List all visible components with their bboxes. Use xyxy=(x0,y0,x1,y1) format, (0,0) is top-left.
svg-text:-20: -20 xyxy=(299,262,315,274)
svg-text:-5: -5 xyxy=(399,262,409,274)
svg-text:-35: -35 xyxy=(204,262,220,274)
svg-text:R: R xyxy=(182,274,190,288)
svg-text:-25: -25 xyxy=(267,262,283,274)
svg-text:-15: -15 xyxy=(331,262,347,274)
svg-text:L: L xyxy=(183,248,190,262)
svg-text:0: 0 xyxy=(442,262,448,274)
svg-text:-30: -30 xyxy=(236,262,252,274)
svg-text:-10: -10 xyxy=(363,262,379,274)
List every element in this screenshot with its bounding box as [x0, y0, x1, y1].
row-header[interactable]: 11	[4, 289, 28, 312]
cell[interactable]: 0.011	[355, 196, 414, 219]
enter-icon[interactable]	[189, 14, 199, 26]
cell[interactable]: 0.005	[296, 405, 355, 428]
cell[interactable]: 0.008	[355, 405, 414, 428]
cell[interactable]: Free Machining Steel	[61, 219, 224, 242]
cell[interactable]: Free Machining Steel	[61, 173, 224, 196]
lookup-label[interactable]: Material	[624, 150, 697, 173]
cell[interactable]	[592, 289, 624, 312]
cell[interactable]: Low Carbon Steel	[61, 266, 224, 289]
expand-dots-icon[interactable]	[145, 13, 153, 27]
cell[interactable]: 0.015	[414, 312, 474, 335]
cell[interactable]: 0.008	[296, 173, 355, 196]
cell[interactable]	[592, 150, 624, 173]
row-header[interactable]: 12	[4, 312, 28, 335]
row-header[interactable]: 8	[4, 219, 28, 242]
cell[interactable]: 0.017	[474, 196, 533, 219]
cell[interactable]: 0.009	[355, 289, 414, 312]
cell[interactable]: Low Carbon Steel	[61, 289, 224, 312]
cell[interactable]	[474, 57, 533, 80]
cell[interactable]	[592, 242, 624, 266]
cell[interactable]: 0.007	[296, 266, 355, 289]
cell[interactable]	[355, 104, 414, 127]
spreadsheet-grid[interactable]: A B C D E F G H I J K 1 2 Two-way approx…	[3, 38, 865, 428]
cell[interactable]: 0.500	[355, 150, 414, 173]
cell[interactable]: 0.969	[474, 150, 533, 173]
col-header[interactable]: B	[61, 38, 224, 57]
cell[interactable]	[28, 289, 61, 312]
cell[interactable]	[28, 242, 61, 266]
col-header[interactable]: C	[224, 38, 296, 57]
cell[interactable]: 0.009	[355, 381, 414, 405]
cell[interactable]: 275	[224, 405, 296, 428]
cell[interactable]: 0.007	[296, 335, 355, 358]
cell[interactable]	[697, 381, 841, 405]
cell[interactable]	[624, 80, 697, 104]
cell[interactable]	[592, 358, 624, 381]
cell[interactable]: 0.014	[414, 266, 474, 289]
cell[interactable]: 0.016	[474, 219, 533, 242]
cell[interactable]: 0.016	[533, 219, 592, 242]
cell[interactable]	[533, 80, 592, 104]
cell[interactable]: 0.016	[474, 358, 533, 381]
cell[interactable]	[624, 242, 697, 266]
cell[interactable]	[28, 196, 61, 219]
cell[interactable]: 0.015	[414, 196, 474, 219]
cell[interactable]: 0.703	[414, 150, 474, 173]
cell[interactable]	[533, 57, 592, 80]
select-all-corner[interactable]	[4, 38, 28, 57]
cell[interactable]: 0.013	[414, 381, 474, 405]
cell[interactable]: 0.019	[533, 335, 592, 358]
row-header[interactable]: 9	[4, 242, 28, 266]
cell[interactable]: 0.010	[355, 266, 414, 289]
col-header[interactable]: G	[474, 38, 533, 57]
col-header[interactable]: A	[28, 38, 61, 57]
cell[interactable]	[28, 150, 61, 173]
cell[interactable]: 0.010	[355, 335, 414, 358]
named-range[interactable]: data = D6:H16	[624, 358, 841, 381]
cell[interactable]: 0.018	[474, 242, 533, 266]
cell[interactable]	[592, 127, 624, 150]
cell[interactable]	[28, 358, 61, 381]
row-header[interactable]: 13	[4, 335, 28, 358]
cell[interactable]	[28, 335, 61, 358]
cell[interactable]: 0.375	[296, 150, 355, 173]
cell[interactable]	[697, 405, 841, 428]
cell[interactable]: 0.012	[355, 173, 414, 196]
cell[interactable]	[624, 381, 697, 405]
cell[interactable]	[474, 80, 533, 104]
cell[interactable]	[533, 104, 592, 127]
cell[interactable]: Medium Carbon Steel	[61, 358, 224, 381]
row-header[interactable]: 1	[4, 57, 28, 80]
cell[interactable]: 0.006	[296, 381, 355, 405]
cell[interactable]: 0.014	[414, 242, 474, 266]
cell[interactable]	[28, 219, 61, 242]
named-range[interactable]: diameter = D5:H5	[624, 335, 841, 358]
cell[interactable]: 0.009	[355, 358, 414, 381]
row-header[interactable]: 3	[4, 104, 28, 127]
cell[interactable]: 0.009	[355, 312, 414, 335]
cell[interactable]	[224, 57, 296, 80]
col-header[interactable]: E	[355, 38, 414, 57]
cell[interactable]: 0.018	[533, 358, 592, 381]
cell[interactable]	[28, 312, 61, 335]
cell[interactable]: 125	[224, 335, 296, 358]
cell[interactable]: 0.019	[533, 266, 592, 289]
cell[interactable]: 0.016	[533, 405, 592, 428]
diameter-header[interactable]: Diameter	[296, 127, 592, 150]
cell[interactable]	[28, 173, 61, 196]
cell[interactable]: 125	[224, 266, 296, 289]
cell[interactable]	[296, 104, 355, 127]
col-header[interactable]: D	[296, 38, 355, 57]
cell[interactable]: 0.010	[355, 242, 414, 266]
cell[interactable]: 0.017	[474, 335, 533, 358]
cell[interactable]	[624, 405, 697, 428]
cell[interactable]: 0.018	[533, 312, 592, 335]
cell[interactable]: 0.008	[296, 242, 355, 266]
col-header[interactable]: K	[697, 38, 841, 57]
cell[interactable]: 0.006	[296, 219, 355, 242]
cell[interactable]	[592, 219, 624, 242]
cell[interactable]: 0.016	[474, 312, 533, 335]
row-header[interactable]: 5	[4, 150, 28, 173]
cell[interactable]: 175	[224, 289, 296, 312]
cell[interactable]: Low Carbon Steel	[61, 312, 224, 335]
******
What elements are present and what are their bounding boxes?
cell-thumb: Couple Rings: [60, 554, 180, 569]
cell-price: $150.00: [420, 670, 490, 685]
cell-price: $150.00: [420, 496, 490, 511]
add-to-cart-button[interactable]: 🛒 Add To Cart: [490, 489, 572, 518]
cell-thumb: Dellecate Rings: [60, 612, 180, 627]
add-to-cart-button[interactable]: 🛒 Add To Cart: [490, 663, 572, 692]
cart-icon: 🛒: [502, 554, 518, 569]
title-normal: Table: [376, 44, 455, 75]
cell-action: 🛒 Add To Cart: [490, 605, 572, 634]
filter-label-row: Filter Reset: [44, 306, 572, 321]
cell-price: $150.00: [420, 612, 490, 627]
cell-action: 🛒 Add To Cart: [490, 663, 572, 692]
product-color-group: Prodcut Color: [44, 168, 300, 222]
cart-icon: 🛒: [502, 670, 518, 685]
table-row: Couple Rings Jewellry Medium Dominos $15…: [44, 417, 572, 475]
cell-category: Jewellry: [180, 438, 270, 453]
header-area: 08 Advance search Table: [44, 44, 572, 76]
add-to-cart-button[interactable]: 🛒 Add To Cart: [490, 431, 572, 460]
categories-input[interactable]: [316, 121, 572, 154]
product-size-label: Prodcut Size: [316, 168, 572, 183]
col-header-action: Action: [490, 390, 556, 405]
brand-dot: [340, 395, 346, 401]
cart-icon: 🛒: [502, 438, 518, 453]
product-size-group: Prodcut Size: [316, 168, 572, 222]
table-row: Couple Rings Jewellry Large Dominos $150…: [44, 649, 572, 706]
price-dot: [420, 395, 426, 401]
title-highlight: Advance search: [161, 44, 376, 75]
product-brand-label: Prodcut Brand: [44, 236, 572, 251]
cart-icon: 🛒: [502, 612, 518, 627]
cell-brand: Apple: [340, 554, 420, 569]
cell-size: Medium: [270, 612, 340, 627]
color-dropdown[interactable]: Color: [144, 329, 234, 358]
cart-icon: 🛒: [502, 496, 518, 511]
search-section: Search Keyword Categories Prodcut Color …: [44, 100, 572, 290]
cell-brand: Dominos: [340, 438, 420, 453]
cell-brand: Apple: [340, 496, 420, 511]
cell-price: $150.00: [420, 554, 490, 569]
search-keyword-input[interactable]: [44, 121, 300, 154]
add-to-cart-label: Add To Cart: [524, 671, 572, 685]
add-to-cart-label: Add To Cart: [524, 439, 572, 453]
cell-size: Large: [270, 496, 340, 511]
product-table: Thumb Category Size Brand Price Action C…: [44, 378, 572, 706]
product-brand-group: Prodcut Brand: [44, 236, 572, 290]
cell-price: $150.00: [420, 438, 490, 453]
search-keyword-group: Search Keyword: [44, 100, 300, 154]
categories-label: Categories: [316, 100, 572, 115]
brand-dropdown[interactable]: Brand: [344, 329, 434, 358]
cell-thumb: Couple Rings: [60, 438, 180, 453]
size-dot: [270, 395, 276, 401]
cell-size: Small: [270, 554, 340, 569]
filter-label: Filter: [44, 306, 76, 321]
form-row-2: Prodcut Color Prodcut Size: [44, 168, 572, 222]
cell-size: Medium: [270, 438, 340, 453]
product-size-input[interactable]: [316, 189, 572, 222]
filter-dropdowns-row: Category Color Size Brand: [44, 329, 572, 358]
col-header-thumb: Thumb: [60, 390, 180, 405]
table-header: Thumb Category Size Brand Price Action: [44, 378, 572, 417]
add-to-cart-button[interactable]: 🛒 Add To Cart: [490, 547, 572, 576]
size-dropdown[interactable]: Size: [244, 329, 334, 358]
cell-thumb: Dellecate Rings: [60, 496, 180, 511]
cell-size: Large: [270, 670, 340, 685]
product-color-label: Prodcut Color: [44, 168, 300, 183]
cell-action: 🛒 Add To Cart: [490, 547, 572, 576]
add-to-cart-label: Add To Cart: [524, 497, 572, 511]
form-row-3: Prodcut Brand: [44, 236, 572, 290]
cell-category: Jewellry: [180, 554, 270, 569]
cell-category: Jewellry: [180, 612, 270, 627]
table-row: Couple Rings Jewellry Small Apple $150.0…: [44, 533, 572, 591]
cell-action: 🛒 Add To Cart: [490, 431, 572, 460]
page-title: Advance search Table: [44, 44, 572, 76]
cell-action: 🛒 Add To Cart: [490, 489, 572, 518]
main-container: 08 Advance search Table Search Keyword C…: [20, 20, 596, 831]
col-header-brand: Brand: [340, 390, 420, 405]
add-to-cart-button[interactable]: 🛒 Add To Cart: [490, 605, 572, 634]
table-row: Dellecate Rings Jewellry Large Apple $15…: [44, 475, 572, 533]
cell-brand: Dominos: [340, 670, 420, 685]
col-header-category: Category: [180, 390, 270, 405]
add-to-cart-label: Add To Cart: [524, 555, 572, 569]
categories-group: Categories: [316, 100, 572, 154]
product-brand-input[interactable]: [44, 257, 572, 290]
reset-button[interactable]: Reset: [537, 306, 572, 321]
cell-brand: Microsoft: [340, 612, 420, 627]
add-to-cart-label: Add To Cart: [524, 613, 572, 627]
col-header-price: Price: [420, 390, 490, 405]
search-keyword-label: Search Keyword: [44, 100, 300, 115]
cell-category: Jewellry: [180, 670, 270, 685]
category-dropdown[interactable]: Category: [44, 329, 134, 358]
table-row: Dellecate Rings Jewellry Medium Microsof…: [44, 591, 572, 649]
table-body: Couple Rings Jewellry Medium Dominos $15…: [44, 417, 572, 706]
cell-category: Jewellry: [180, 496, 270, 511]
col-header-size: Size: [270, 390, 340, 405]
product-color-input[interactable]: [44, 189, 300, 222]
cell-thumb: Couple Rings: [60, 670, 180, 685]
******
■ **What you are asked to do**
Go through the records above and copy every line with the word "Medium".

■ **Result for this task**
cell[interactable]: Medium Carbon Steel	[61, 358, 224, 381]
table-row: Couple Rings Jewellry Medium Dominos $15…: [44, 417, 572, 475]
cell-size: Medium: [270, 612, 340, 627]
cell-size: Medium: [270, 438, 340, 453]
table-row: Dellecate Rings Jewellry Medium Microsof…: [44, 591, 572, 649]
table-body: Couple Rings Jewellry Medium Dominos $15…: [44, 417, 572, 706]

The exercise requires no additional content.